Durante o desjejum, os aldeões falavam de muitas coisas, mas, normalmente, comentavam sobre a vida antes da Grande Explosão. Aparelhos que conectavam tudo a todos e cabiam na palma da mão, em vez de ocuparem casas inteiras. Usavam algo chamado eletricidade em vez de carvão — o que era estranho para Yamato e todos com menos de trinta anos.

Enquanto as louças eram lavadas à beira do rio, uma criança exclamou a frase que chamou a atenção de todos.

"Olha só, mãe: neve!"

"No verão? Será cinza do vulcão?"

Um homem se aproximou e confirmou o incomum:

"Realmente é... neve."

Na borda da floresta, antes de entrar no campo aberto do assentamento, um homem descansava de cócoras, vestindo um manto branco e azul com um grande capuz. Seu rosto era pálido e se destacava entre o marrom dos troncos de carvalho. Atrás dele, o verde das folhas desaparecia e se tornava branco com a neve que passava a cobrir as copas das árvores.

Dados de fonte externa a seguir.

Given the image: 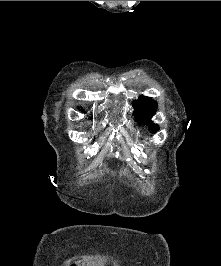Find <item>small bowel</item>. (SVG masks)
Segmentation results:
<instances>
[{"instance_id": "1", "label": "small bowel", "mask_w": 221, "mask_h": 266, "mask_svg": "<svg viewBox=\"0 0 221 266\" xmlns=\"http://www.w3.org/2000/svg\"><path fill=\"white\" fill-rule=\"evenodd\" d=\"M74 262H77V259H74ZM72 266H75V264H72Z\"/></svg>"}]
</instances>
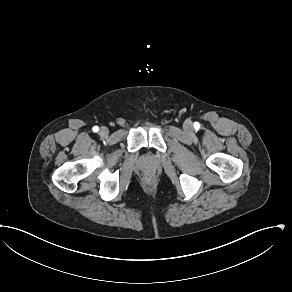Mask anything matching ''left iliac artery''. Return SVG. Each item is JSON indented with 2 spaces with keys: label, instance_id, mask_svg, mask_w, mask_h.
Returning a JSON list of instances; mask_svg holds the SVG:
<instances>
[{
  "label": "left iliac artery",
  "instance_id": "left-iliac-artery-1",
  "mask_svg": "<svg viewBox=\"0 0 292 292\" xmlns=\"http://www.w3.org/2000/svg\"><path fill=\"white\" fill-rule=\"evenodd\" d=\"M194 127L195 128H199V124L198 123H194Z\"/></svg>",
  "mask_w": 292,
  "mask_h": 292
}]
</instances>
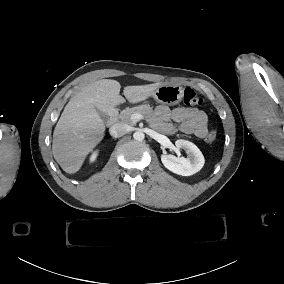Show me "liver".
I'll return each instance as SVG.
<instances>
[{
    "instance_id": "obj_1",
    "label": "liver",
    "mask_w": 284,
    "mask_h": 284,
    "mask_svg": "<svg viewBox=\"0 0 284 284\" xmlns=\"http://www.w3.org/2000/svg\"><path fill=\"white\" fill-rule=\"evenodd\" d=\"M160 82L126 86L123 94L130 104L153 96ZM121 84L102 79L83 86L66 104L53 131L52 155L62 170L73 175L80 171L87 157L105 137L106 125L100 113L109 114L124 104Z\"/></svg>"
}]
</instances>
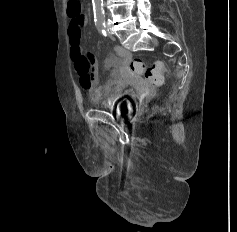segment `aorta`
<instances>
[{
    "instance_id": "aorta-1",
    "label": "aorta",
    "mask_w": 237,
    "mask_h": 232,
    "mask_svg": "<svg viewBox=\"0 0 237 232\" xmlns=\"http://www.w3.org/2000/svg\"><path fill=\"white\" fill-rule=\"evenodd\" d=\"M94 20L96 23H103L105 20V12L103 9V0H92Z\"/></svg>"
}]
</instances>
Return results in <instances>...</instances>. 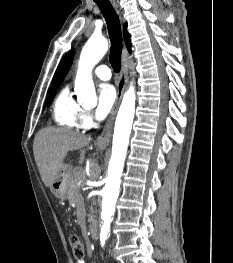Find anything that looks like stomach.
<instances>
[{
    "instance_id": "0dacf381",
    "label": "stomach",
    "mask_w": 233,
    "mask_h": 263,
    "mask_svg": "<svg viewBox=\"0 0 233 263\" xmlns=\"http://www.w3.org/2000/svg\"><path fill=\"white\" fill-rule=\"evenodd\" d=\"M71 168L69 166H63L56 179L52 183L50 189L51 192L60 199H66L70 190L69 176Z\"/></svg>"
}]
</instances>
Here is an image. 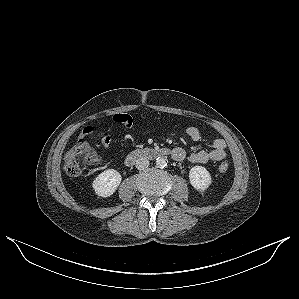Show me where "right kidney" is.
I'll return each mask as SVG.
<instances>
[{
  "instance_id": "obj_1",
  "label": "right kidney",
  "mask_w": 299,
  "mask_h": 299,
  "mask_svg": "<svg viewBox=\"0 0 299 299\" xmlns=\"http://www.w3.org/2000/svg\"><path fill=\"white\" fill-rule=\"evenodd\" d=\"M121 180V175L117 170L108 169L94 179L92 187L98 196L109 197L116 191Z\"/></svg>"
}]
</instances>
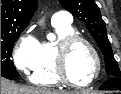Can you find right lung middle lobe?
I'll return each instance as SVG.
<instances>
[{"mask_svg":"<svg viewBox=\"0 0 121 94\" xmlns=\"http://www.w3.org/2000/svg\"><path fill=\"white\" fill-rule=\"evenodd\" d=\"M23 30L1 33V76L7 79L19 76L15 66L10 59L13 45Z\"/></svg>","mask_w":121,"mask_h":94,"instance_id":"dd1d6c3e","label":"right lung middle lobe"}]
</instances>
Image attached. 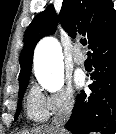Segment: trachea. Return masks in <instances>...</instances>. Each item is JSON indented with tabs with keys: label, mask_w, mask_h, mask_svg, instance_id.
Listing matches in <instances>:
<instances>
[{
	"label": "trachea",
	"mask_w": 116,
	"mask_h": 134,
	"mask_svg": "<svg viewBox=\"0 0 116 134\" xmlns=\"http://www.w3.org/2000/svg\"><path fill=\"white\" fill-rule=\"evenodd\" d=\"M80 43H81L83 46H85V45H87V40H86V39H81V40H80Z\"/></svg>",
	"instance_id": "obj_1"
}]
</instances>
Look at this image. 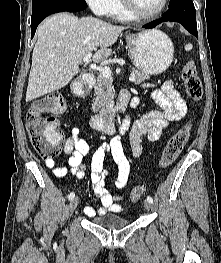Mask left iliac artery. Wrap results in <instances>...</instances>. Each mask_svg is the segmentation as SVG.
Listing matches in <instances>:
<instances>
[{"instance_id": "1", "label": "left iliac artery", "mask_w": 221, "mask_h": 263, "mask_svg": "<svg viewBox=\"0 0 221 263\" xmlns=\"http://www.w3.org/2000/svg\"><path fill=\"white\" fill-rule=\"evenodd\" d=\"M147 201L150 202V203H153V198L151 196H148L147 197Z\"/></svg>"}]
</instances>
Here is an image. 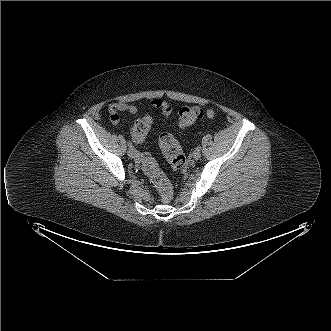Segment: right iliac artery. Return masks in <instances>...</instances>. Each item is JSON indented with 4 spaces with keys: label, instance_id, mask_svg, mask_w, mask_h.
<instances>
[{
    "label": "right iliac artery",
    "instance_id": "right-iliac-artery-1",
    "mask_svg": "<svg viewBox=\"0 0 331 331\" xmlns=\"http://www.w3.org/2000/svg\"><path fill=\"white\" fill-rule=\"evenodd\" d=\"M127 145H128V147H130V148L133 147V145H132V143H131L130 141L127 142Z\"/></svg>",
    "mask_w": 331,
    "mask_h": 331
}]
</instances>
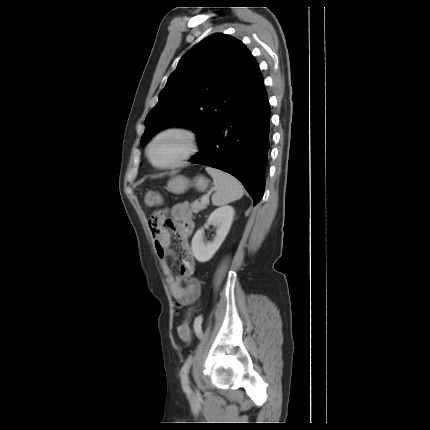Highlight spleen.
<instances>
[{"label": "spleen", "instance_id": "obj_1", "mask_svg": "<svg viewBox=\"0 0 430 430\" xmlns=\"http://www.w3.org/2000/svg\"><path fill=\"white\" fill-rule=\"evenodd\" d=\"M205 170L213 178L215 189L211 199L213 205L224 206L242 198L244 189L236 177L210 166H207Z\"/></svg>", "mask_w": 430, "mask_h": 430}]
</instances>
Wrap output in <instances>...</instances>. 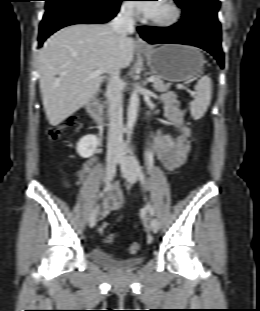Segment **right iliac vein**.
Wrapping results in <instances>:
<instances>
[{"label": "right iliac vein", "instance_id": "obj_1", "mask_svg": "<svg viewBox=\"0 0 260 311\" xmlns=\"http://www.w3.org/2000/svg\"><path fill=\"white\" fill-rule=\"evenodd\" d=\"M118 151L119 147L114 146L108 152L106 163V174H105L107 183L112 179V176L114 174L115 165L118 161ZM97 217H98V206H96L89 215L88 225L90 228H93L96 225Z\"/></svg>", "mask_w": 260, "mask_h": 311}]
</instances>
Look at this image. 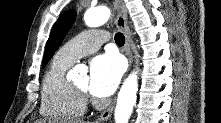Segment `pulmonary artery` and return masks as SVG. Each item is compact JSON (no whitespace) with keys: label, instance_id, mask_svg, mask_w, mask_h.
I'll list each match as a JSON object with an SVG mask.
<instances>
[{"label":"pulmonary artery","instance_id":"e3ab8cb5","mask_svg":"<svg viewBox=\"0 0 221 123\" xmlns=\"http://www.w3.org/2000/svg\"><path fill=\"white\" fill-rule=\"evenodd\" d=\"M107 39L106 32L102 30L82 32L61 47L57 56L70 63H74L78 58L97 51Z\"/></svg>","mask_w":221,"mask_h":123}]
</instances>
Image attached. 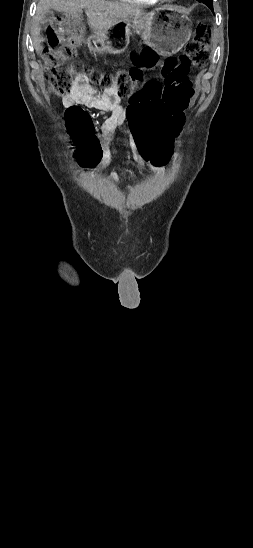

"Todos para dentro!" — exclamou Satou, o filho mais velho dos Kato, com expressão serena, porém atenta. Todos obedeceram e se abrigaram enquanto Satou encarava o homem à distância. Seu pai, Katoshi, havia saído para caçar, deixando-o como responsável até o retorno.

"Quem é você?"

O garoto não teve a resposta que buscava. Recebeu apenas um vento gélido que balançou seus longos cabelos rumo ao oeste. O homem pálido levantou-se e começou a se aproximar. Satou desembainhou a katana de sua família.

"Não se aproxime!"

O homem continuou a ignorá-lo. Era como se o garoto nem existisse. Seu olhar era vazio. A floresta, a essa altura, já estava completamente branca. A brisa cessou por um segundo e, num piscar de olhos, o homem não estava mais lá. Um arrepio subiu dos pés à nuca de Satou ao sentir uma respiração quente em meio ao frio. Aquele suspiro aquecia seu pescoço. De algum modo, o homem estava agora atrás dele.

"Eu estou reivindicando esta vila."

O garoto virou-se rapidamente enquanto desferia um corte horizontal, mas não havia mais nada lá. Os olhos assustados não sabiam para onde olhar. Dentro das casas, olhares curiosos buscavam o estranho em todas as direções. A neve começou a cair com mais intensidade, formando um fino tapete branco sobre a grama.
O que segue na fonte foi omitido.